Member databases may import some or all of the IMEx dataset back into their own resources. Partners may add other information to the IMEx dataset on their own websites or choose to only provide access to a subset of data that is of interest to their specific resource. For example, IID complements the IMEx data with interactions predicted by multiple machine learning and data mining algorithms, tissue and disease annotation context23,24, while MatrixDB only provides IMEx data pertaining to extracellular matrix proteins and glycosaminoglycans25. This model enables not only large interaction databases to contribute to the overall effort of IMEx but also allows annotation of molecular interactions by groups in data resources that do not maintain an interaction database (e.g. the UniProt Consortium). It also ensures that the dataset will continue to be maintained should funding be withdrawn or a resource decide to focus on a different area of research. For example, the data curated by the Microbial Protein Interaction Database (MPIDB), a former IMEx member, has been maintained and updated within the IntAct database since this resource ceased curation in 2013. The IntAct database additionally holds a considerable number of records curated by several of the IMEx Consortium members (primarily IntAct, MINT, DIP and UniProt), which pre-date the IMEx agreement. There is currently no concerted effort planned to bring this legacy data up to IMEx standards, although individual records may be re-curated on demand.
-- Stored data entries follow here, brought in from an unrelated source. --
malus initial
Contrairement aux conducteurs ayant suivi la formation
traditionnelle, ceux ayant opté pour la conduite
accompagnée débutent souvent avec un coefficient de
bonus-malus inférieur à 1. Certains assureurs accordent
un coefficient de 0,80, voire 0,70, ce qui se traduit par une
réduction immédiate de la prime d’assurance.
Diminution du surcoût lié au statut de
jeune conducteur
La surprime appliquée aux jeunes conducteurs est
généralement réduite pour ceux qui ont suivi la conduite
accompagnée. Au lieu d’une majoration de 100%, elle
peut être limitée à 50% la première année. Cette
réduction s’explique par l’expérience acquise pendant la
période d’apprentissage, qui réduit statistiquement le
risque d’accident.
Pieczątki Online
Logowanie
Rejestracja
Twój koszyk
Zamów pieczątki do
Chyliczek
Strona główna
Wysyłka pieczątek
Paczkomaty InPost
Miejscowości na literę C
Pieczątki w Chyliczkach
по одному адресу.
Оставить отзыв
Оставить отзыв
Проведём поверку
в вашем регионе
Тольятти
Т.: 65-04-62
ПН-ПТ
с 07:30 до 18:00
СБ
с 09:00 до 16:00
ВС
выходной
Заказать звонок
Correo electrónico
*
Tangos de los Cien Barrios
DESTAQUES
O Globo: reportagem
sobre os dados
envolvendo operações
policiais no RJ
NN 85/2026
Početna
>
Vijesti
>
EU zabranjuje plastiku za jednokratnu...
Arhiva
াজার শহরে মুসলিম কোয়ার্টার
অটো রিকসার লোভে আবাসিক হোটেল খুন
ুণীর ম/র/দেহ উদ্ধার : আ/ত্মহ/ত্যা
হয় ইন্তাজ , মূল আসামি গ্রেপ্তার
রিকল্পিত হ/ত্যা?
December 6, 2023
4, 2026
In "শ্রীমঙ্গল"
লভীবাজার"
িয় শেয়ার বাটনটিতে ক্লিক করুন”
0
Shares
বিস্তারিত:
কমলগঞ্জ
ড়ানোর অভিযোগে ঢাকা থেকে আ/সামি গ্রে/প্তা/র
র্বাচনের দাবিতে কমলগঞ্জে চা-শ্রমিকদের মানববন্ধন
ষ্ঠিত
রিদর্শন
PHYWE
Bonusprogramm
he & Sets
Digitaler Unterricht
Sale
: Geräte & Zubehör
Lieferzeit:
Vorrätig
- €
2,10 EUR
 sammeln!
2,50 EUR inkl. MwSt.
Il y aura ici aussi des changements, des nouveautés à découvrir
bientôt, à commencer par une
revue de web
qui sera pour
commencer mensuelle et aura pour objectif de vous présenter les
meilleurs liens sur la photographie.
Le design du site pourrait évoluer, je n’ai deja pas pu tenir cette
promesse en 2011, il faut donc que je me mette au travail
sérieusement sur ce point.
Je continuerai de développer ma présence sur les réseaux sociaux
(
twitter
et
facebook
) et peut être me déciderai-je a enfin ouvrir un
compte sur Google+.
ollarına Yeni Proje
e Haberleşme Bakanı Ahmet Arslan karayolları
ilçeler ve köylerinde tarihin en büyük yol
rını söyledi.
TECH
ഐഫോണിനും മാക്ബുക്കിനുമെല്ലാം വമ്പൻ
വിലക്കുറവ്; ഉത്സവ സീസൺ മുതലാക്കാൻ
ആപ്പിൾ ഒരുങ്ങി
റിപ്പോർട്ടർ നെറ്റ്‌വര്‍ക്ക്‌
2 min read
The Consortium benefits as a whole from the expertise of individual member databases. In addition to the extracellular matrix expertise of MatrixDB, HPIDB bring host-pathogen interaction experience and InnateDB focuses on the curation of molecular interactions involved in the innate immune system. The consortium structure enables a rapid response to new areas of biology, as demonstrated by the early release of a coronavirus interactome curated to full IMEx specifications based on pooled curation resources and the knowledge of individual members such as UniProtKB, which provided early access to protein sequence data26.

The IMEx curation model

During the past 8 years, the IMEx curation model has been enriched and refined with new data types, methodologies and additional levels of detail. Every interaction curated by the IMEx Consortium reflects a piece of experimental evidence manually curated from a publication or directly submitted by a data producer. The IMEx Consortium adheres to a detailed curation model, which comprises all aspects of an interaction experiment. The IMEx record includes information on host organism (with details about the cell line or tissue in which the assay was performed), methods for interaction detection and participant identification, full details of the constructs (binding domains, effects of site-directed mutations, etc.), and further contextual information (e.g. any treatment of the host organism). All this information is mapped to CV terms, in particular those described by the HUPO PSI-MI CV (www.ebi.ac.uk/ols/ontologies/mi). Curated data records are linked to the source text from both figure legends and the main text body of the paper. This has enabled the use of these data to develop and assess deep learning approaches for text mining27.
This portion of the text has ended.